Below is a block of records. Copy every line in it that contains the word "Repealed".

[Page-level text extractions]
--
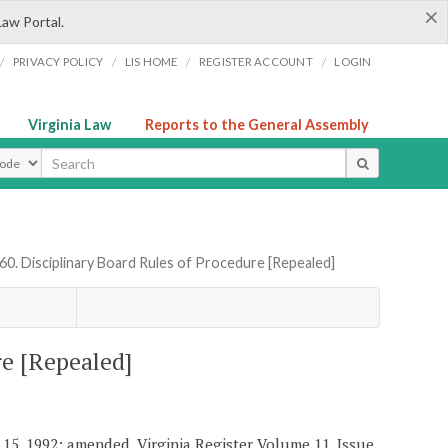
×
Law Portal.
/
/
/
/
PRIVACY POLICY
LIS HOME
REGISTER ACCOUNT
LOGIN
Virginia Law
Reports to the General Assembly
ype
60. Disciplinary Board Rules of Procedure [Repealed]
re [Repealed]
y 15, 1992; amended, Virginia Register Volume 11, Issue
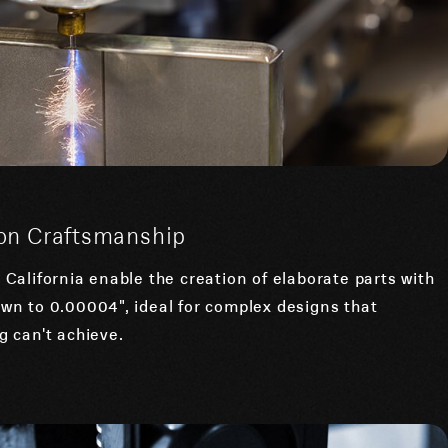
sion Craftsmanship
California enable the creation of elaborate parts with
wn to 0.00004", ideal for complex designs that
 can't achieve.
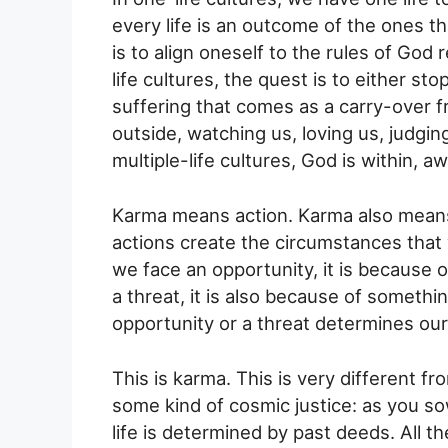
every life is an outcome of the ones th
is to align oneself to the rules of God
life cultures, the quest is to either st
suffering that comes as a carry-over fr
outside, watching us, loving us, judging
multiple-life cultures, God is within, aw
Karma means action. Karma also means 
actions create the circumstances that
we face an opportunity, it is because 
a threat, it is also because of somethi
opportunity or a threat determines our
This is karma. This is very different 
some kind of cosmic justice: as you sow
life is determined by past deeds. All th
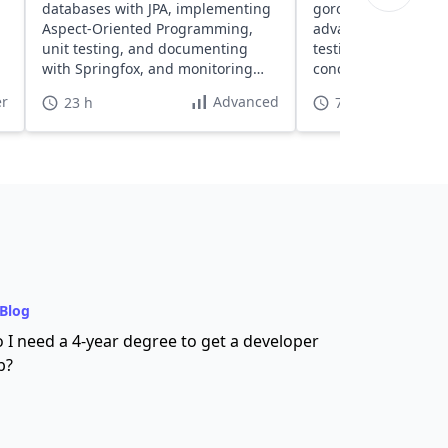
databases with JPA, implementing
goroutines and chan
Aspect-Oriented Programming,
advanced concepts l
unit testing, and documenting
testing, and build h
with Springfox, and monitoring
concurrent systems
with Spring Boot Actuator.
RESTful servers.
r
Advanced
23 h
70 h
Blog
 I need a 4-year degree to get a developer
b?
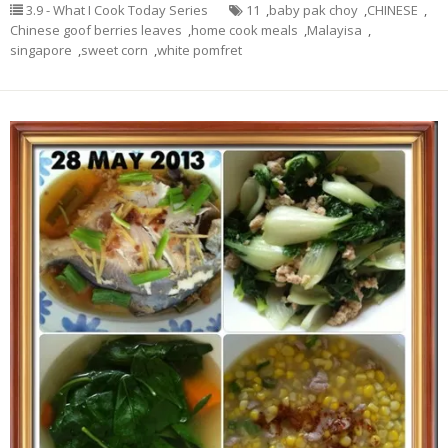
3.9 - What I Cook Today Series
11
,
baby pak choy
,
CHINESE
,
Chinese goof berries leaves
,
home cook meals
,
Malayisa
,
singapore
,
sweet corn
,
white pomfret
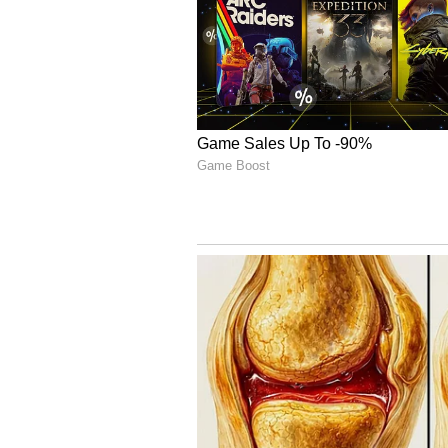
the shortest format, so has been
and Mumbai Indians (MI) respecti
both will have a vital role to play 
Rating: 9/10
4
7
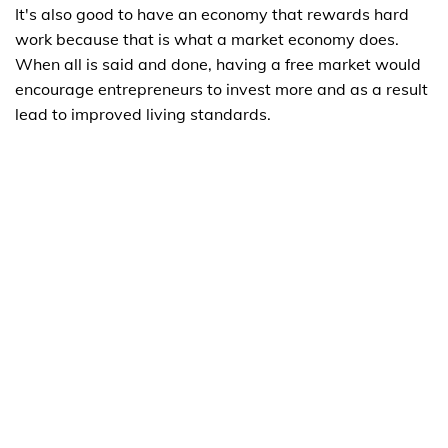
It's also good to have an economy that rewards hard
work because that is what a market economy does.
When all is said and done, having a free market would
encourage entrepreneurs to invest more and as a result
lead to improved living standards.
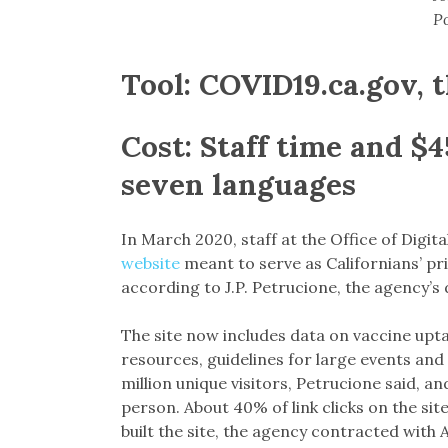
Po
Tool:
COVID19.ca.gov, t
Cost:
Staff time and $4
seven languages
In March 2020, staff at the Office of Digita
website
meant to serve as Californians’ pr
according to J.P. Petrucione, the agency’
The site now includes data on vaccine up
resources, guidelines for large events and
million unique visitors, Petrucione said, 
person. About 40% of link clicks on the sit
built the site, the agency contracted with 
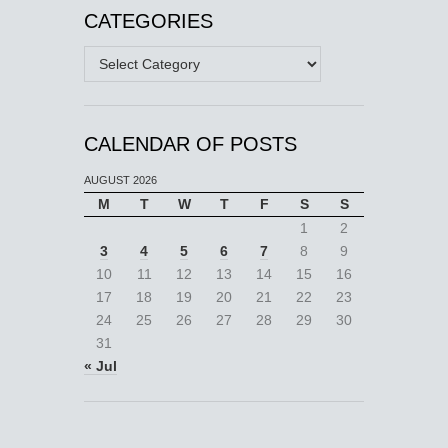
CATEGORIES
Categories
CALENDAR OF POSTS
AUGUST 2026
M
T
W
T
F
S
S
1
2
3
4
5
6
7
8
9
10
11
12
13
14
15
16
17
18
19
20
21
22
23
24
25
26
27
28
29
30
31
« Jul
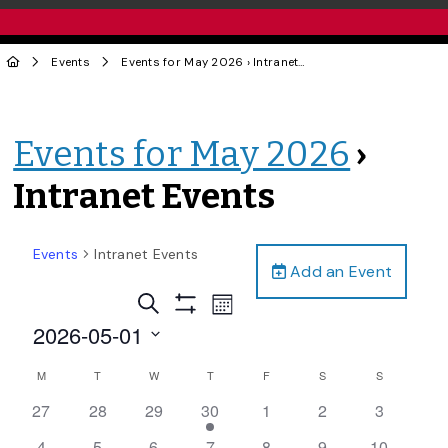
Events
Events for May 2026
› Intranet Events
Events for May 2026
›
Intranet Events
Events
Intranet Events
Add an Event
Events
Event
Search
Month
Views
Show
Search
2026-05-01
Filters
Navigation
and
Select
Calendar
M
T
W
T
F
S
S
date.
Views
of
0
0
0
1
0
0
0
27
28
29
30
1
2
3
Navigation
Events
events,
events,
events,
event,
events,
events,
events,
0
0
0
0
0
0
0
4
5
6
7
8
9
10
--
• **ANSWER BOX**
60. Disciplinary Board Rules of Procedure [Repealed]
re [Repealed]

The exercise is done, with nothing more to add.